What is Immunoglobulin G4 (IgG4) disease?

From the Guidelines

IgG4 disease is a chronic inflammatory condition characterized by elevated serum IgG4 levels and tissue infiltration by IgG4-positive plasma cells, leading to fibrosis and organ dysfunction, and should be treated with corticosteroids as first-line treatment. The disease affects multiple organs, including the pancreas, biliary tract, salivary glands, and retroperitoneum, with symptoms varying based on the affected organs 1. Key features of IgG4 disease include:

• Elevated serum IgG4 levels
• Tissue infiltration by IgG4-positive plasma cells
• Fibrosis and organ dysfunction
• Response to corticosteroid treatment, with a common regimen being oral prednisolone 40 mg daily for 2–4 weeks, subsequently reduced by 5 mg every week over approximately 8–12 weeks 1. For maintenance therapy, consideration should be given to continued immunosuppressive therapy, particularly in patients with multiorgan involvement 1. In cases of relapse or steroid resistance, immunosuppressants such as azathioprine or rituximab may be considered 1. Regular monitoring of organ function, serum IgG4 levels, and inflammatory markers is essential during treatment to assess response and adjust therapy as needed. Given the complexity of management, it is advisable for patients with possible IgG4 disease to be referred to specialists or centers with experience of the disease to establish the diagnosis, plan management, and recruit into trials 1.

From the Research

Definition and Characteristics of IgG4 Disease

• IgG4-related disease is a fibroinflammatory condition characterized by lymphoplasmocytic infiltration with predominance of IgG4+ plasma cells, fibrosis, and in most cases elevated IgG4 serum levels 2.
• It can affect any organ and result in varying clinical manifestations, with multiple organs compromised in many cases, averaging 3.5 compromised organs per patient 2.
• The disease presents predominantly in male patients aged between 50 and 70 years on average, with orbital, glandular, and lymph-node compromise being the most frequent 2.
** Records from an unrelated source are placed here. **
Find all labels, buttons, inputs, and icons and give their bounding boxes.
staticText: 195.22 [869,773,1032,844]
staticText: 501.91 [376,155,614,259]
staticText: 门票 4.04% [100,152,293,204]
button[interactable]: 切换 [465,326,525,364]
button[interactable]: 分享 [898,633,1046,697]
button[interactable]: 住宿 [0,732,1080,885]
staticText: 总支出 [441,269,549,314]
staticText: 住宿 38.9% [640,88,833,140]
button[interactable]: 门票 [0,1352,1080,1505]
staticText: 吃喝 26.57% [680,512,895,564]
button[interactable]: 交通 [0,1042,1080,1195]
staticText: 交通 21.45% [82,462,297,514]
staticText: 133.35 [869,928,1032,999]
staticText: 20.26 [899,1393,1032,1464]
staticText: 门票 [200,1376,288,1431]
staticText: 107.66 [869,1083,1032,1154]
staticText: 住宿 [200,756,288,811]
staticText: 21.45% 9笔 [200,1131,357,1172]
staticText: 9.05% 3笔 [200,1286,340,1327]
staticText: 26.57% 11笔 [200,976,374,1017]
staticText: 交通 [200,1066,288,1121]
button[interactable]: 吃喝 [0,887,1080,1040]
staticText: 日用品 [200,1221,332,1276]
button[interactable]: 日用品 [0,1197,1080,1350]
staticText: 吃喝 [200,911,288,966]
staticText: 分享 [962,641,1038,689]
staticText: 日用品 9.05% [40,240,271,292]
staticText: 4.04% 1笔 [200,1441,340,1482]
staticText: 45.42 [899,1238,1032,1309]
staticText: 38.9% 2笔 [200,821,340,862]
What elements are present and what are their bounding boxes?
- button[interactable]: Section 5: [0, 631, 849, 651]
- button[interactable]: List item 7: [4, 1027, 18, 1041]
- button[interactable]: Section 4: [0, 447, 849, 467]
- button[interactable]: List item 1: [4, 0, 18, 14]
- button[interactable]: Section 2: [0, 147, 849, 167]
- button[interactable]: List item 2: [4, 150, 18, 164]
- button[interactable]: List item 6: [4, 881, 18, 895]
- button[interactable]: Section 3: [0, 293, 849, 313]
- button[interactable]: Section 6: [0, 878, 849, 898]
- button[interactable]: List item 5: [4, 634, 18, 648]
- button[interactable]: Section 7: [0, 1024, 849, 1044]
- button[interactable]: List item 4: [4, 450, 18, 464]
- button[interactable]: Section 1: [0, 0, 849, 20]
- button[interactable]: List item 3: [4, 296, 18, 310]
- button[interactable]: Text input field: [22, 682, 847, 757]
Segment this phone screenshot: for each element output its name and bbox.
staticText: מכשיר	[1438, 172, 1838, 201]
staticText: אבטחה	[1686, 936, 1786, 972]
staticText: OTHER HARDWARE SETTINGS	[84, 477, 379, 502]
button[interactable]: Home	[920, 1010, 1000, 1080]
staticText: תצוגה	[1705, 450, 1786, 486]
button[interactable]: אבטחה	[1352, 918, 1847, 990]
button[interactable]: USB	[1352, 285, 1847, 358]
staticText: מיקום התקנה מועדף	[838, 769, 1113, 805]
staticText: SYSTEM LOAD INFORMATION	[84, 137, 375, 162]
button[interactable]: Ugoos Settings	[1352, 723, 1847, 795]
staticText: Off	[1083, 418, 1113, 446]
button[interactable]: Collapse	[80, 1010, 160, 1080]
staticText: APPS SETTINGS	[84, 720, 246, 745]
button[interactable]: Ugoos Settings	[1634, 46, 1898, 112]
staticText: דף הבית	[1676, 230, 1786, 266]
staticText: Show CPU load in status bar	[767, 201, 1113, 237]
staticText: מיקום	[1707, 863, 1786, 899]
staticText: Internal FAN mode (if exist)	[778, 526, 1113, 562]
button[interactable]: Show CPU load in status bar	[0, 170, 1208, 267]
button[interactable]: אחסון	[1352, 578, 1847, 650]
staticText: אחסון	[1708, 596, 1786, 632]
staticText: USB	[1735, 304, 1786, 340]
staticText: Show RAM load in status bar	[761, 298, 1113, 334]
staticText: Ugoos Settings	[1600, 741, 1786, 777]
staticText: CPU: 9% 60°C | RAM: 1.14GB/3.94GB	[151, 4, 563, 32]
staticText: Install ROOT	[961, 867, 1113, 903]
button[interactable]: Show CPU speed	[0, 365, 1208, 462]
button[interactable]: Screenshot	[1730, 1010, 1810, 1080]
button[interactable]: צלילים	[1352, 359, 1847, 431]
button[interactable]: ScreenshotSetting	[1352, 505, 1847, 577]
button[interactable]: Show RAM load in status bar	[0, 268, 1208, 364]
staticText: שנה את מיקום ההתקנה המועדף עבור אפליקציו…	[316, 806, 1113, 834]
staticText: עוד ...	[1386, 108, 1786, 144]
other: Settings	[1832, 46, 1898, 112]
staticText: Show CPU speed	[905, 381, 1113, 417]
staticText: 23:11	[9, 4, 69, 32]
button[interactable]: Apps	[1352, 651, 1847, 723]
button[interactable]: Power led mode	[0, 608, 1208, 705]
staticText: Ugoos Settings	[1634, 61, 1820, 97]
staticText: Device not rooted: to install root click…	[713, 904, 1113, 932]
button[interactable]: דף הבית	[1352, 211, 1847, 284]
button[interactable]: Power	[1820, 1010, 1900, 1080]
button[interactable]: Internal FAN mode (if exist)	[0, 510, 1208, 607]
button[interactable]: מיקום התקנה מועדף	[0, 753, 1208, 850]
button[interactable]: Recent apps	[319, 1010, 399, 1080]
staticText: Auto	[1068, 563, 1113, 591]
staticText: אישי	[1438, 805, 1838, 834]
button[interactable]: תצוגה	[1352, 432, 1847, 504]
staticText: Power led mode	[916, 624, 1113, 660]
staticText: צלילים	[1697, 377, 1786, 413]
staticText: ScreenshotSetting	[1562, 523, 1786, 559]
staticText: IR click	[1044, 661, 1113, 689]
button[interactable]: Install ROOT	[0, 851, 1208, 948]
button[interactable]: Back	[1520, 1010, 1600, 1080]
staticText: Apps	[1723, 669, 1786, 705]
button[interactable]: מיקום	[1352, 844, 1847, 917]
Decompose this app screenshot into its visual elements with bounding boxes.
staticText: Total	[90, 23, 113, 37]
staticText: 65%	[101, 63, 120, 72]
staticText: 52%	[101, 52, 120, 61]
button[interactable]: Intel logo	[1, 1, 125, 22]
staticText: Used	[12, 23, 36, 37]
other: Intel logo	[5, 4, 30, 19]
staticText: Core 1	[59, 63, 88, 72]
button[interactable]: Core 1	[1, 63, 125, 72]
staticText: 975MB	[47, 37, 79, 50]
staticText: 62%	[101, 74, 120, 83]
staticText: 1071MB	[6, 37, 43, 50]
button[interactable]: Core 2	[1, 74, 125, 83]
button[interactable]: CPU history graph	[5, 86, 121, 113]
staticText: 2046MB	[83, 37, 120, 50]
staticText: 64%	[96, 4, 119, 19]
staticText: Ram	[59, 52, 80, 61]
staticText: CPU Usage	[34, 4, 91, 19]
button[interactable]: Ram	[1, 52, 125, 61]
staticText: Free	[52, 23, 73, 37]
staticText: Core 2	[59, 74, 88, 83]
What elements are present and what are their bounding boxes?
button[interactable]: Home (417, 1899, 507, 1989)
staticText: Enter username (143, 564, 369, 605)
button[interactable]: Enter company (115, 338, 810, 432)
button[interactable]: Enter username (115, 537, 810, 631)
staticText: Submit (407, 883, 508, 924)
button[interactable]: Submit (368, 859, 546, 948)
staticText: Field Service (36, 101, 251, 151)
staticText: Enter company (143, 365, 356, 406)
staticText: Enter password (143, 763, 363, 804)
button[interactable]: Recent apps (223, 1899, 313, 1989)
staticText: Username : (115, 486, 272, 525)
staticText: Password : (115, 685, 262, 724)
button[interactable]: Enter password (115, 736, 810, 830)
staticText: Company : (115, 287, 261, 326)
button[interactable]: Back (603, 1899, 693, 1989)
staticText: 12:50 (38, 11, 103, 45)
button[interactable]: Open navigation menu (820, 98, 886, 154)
Clinical Presentations and Diagnosis

• Common presentations of IgG4-related disease include major salivary and lacrimal gland enlargement, orbital disease, autoimmune pancreatitis, retroperitoneal fibrosis, and tubulointerstitial nephritis 3.
• The main histopathological features are a dense, polyclonal, lymphoplasmacytic infiltrate rich in IgG4+ plasma cells, storiform fibrosis, and obliterative phlebitis 3.
• Diagnosis should be based on specific histopathological findings, typical laboratory and radiological aspects, and an appropriate clinical context, excluding other conditions such as malignancies and vasculitis 4.

Treatment Options and Outcomes

• Glucocorticoids are the cornerstone of treatment for IgG4-related disease, but there is a high percentage of relapse, and long-term administration can have adverse effects 2, 5.
• Rituximab has been shown to be effective in inducing remission in steroid-resistant disease or as a steroid-sparing agent for relapsing disease, with a high response rate of around 90% 2, 5.
• Other treatment options include immunosuppressive agents such as cyclophosphamide and mycophenolate mofetil, which can be used in combination with glucocorticoids to reduce doses and improve tolerance 5.
• New drugs such as abatacept and dupilimab are under investigation, showing promising results 5.